▸ YOUR ASSIGNMENT
In the records below, find each line holding the word "Design" and copy it.

Stored data:

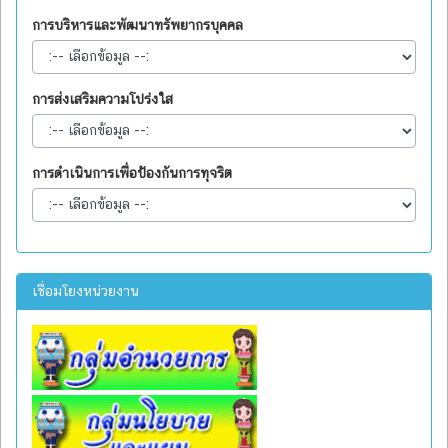
การบริหารและพัฒนาทรัพยากรบุคคล
การส่งเสริมความโปร่งใส
การดำเนินการเพื่อป้องกันการทุจริต
เชื่อมโยงหน่วยงาน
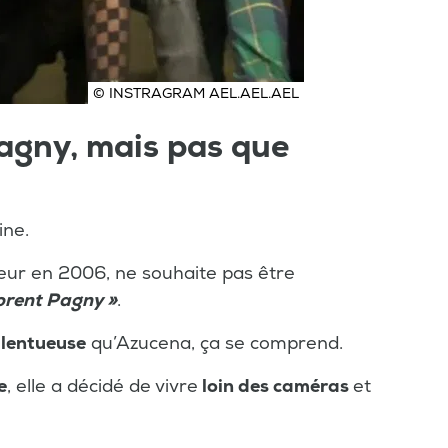
© INSTRAGRAM AEL.AEL.AEL
agny, mais pas que
ine.
nteur en 2006, ne souhaite pas être
orent Pagny »
.
lentueuse
qu’Azucena, ça se comprend.
e
, elle a décidé de vivre
loin des caméras
et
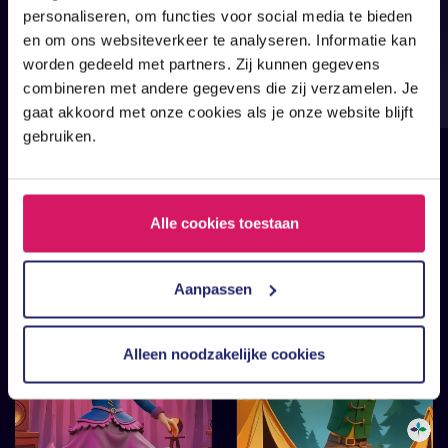
personaliseren, om functies voor social media te bieden
en om ons websiteverkeer te analyseren. Informatie kan
worden gedeeld met partners. Zij kunnen gegevens
combineren met andere gegevens die zij verzamelen. Je
gaat akkoord met onze cookies als je onze website blijft
gebruiken.
Alle cookies toestaan
Aanpassen
Alleen noodzakelijke cookies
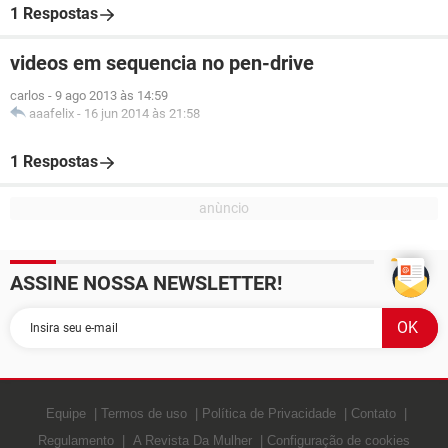
1 Respostas
videos em sequencia no pen-drive
carlos
-
9 ago 2013 às 14:59
aaafelix
-
16 jun 2014 às 21:58
1 Respostas
ASSINE NOSSA NEWSLETTER!
Equipe
Termos de uso
Política de Privacidade
Contato
Regulamento
A Revista Da Mulher
Configuração de cookies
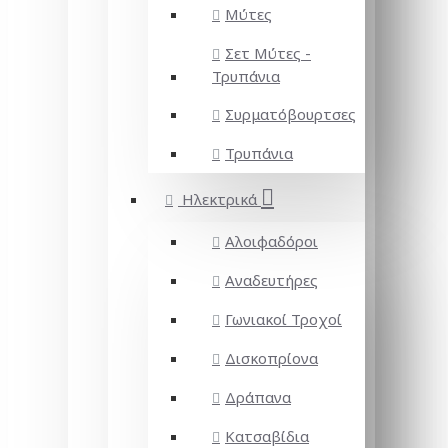
Μύτες
Σετ Μύτες -
Τρυπάνια
Συρματόβουρτσες
Τρυπάνια
Ηλεκτρικά
Αλοιφαδόροι
Αναδευτήρες
Γωνιακοί Τροχοί
Δισκοπρίονα
Δράπανα
Κατσαβίδια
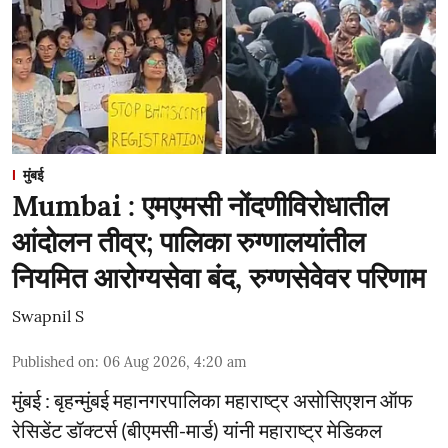
मुंबई
Mumbai : एमएमसी नोंदणीविरोधातील
आंदोलन तीव्र; पालिका रुग्णालयांतील
नियमित आरोग्यसेवा बंद, रुग्णसेवेवर परिणाम
Swapnil S
Published on
:
06 Aug 2026, 4:20 am
मुंबई : बृहन्मुंबई महानगरपालिका महाराष्ट्र असोसिएशन ऑफ
रेसिडेंट डॉक्टर्स (बीएमसी-मार्ड) यांनी महाराष्ट्र मेडिकल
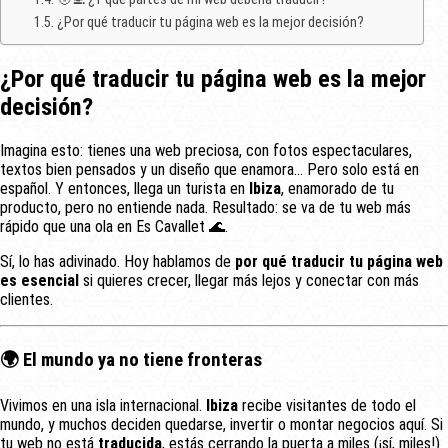
¿Por qué traducir tu página web es la mejor decisión?
¿Por qué
traducir tu página web
es la mejor
decisión?
Imagina esto: tienes una web preciosa, con fotos espectaculares,
textos bien pensados y un diseño que enamora… Pero solo está en
español. Y entonces, llega un turista en
Ibiza
, enamorado de tu
producto, pero no entiende nada. Resultado: se va de tu web más
rápido que una ola en Es Cavallet 🌊.
Sí, lo has adivinado. Hoy hablamos de
por qué traducir tu página web
es esencial
si quieres crecer, llegar más lejos y conectar con más
clientes.
🌍 El mundo ya no tiene fronteras
Vivimos en una isla internacional.
Ibiza
recibe visitantes de todo el
mundo, y muchos deciden quedarse, invertir o montar negocios aquí. Si
tu web no está
traducida
, estás cerrando la puerta a miles (¡sí, miles!)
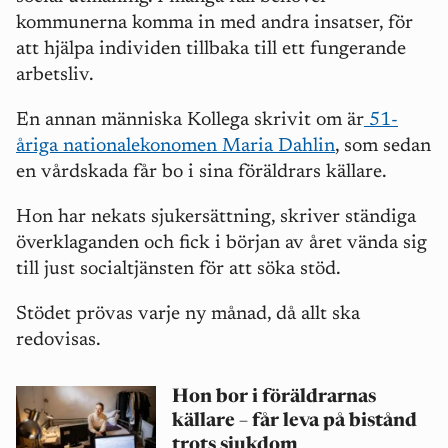
kommunerna komma in med andra insatser, för
att hjälpa individen tillbaka till ett fungerande
arbetsliv.
En annan människa Kollega skrivit om är
51-
åriga nationalekonomen Maria Dahlin
, som sedan
en vårdskada får bo i sina föräldrars källare.
Hon har nekats sjukersättning, skriver ständiga
överklaganden och fick i början av året vända sig
till just socialtjänsten för att söka stöd.
Stödet prövas varje ny månad, då allt ska
redovisas.
Hon bor i föräldrarnas
källare – får leva på bistånd
trots sjukdom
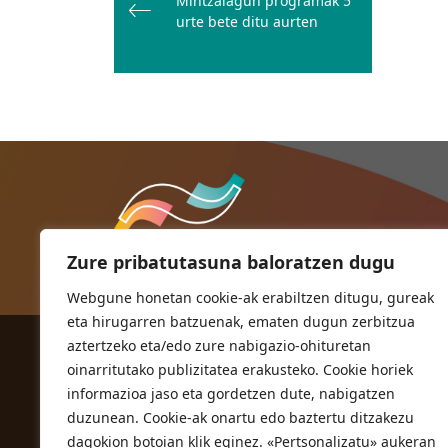
Mintzalagun programak 5
nabigatu
urte bete ditu aurten
Zure pribatutasuna baloratzen dugu
Webgune honetan cookie-ak erabiltzen ditugu, gureak
eta hirugarren batzuenak, ematen dugun zerbitzua
aztertzeko eta/edo zure nabigazio-ohituretan
ORIOKO UDALA
oinarritutako publizitatea erakusteko. Cookie horiek
Herriko plaza,1
informazioa jaso eta gordetzen dute, nabigatzen
20810 Orio (Gipuzkoa)
duzunean. Cookie-ak onartu edo baztertu ditzakezu
T. 943 83 03 46
dagokion botoian klik eginez. «Pertsonalizatu» aukeran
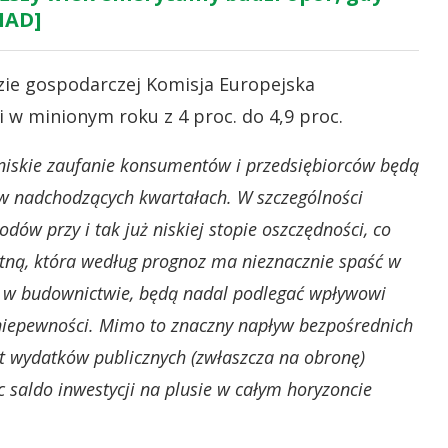
IAD]
zie gospodarczej Komisja Europejska
 w minionym roku z 4 proc. do 4,9 proc.
 niskie zaufanie konsumentów i przedsiębiorców będą
 w nadchodzących kwartałach. W szczególności
w przy i tak już niskiej stopie oszczędności, co
tną, która według prognoz ma nieznacznie spaść w
cza w budownictwie, będą nadal podlegać wpływowi
niepewności. Mimo to znaczny napływ bezpośrednich
st wydatków publicznych (zwłaszcza na obronę)
 saldo inwestycji na plusie w całym horyzoncie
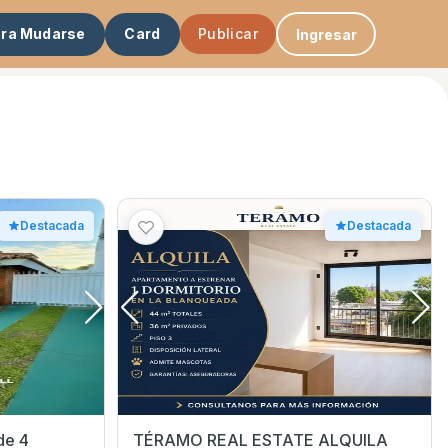
ara Mudarse
Card
Publicar
Ingresar
Destacada
Destacada
de 4
TÉRAMO REAL ESTATE ALQUILA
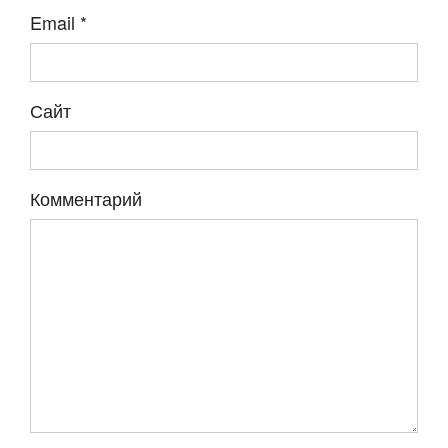
Email
*
Сайт
Комментарий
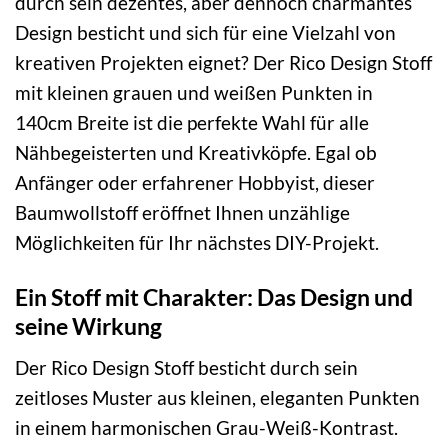
durch sein dezentes, aber dennoch charmantes
Design besticht und sich für eine Vielzahl von
kreativen Projekten eignet? Der Rico Design Stoff
mit kleinen grauen und weißen Punkten in
140cm Breite ist die perfekte Wahl für alle
Nähbegeisterten und Kreativköpfe. Egal ob
Anfänger oder erfahrener Hobbyist, dieser
Baumwollstoff eröffnet Ihnen unzählige
Möglichkeiten für Ihr nächstes DIY-Projekt.
Ein Stoff mit Charakter: Das Design und
seine Wirkung
Der Rico Design Stoff besticht durch sein
zeitloses Muster aus kleinen, eleganten Punkten
in einem harmonischen Grau-Weiß-Kontrast.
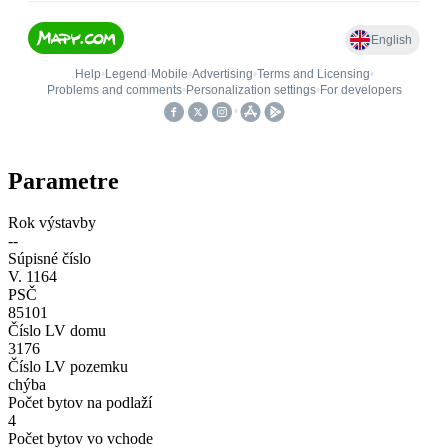
Parametre
Rok výstavby
--
Súpisné číslo
V. 1164
PSČ
85101
Číslo LV domu
3176
Číslo LV pozemku
chýba
Počet bytov na podlaží
4
Počet bytov vo vchode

▸ EXERCISE OUTPUT
Design besticht und sich für eine Vielzahl von
kreativen Projekten eignet? Der Rico Design Stoff
Ein Stoff mit Charakter: Das Design und
Der Rico Design Stoff besticht durch sein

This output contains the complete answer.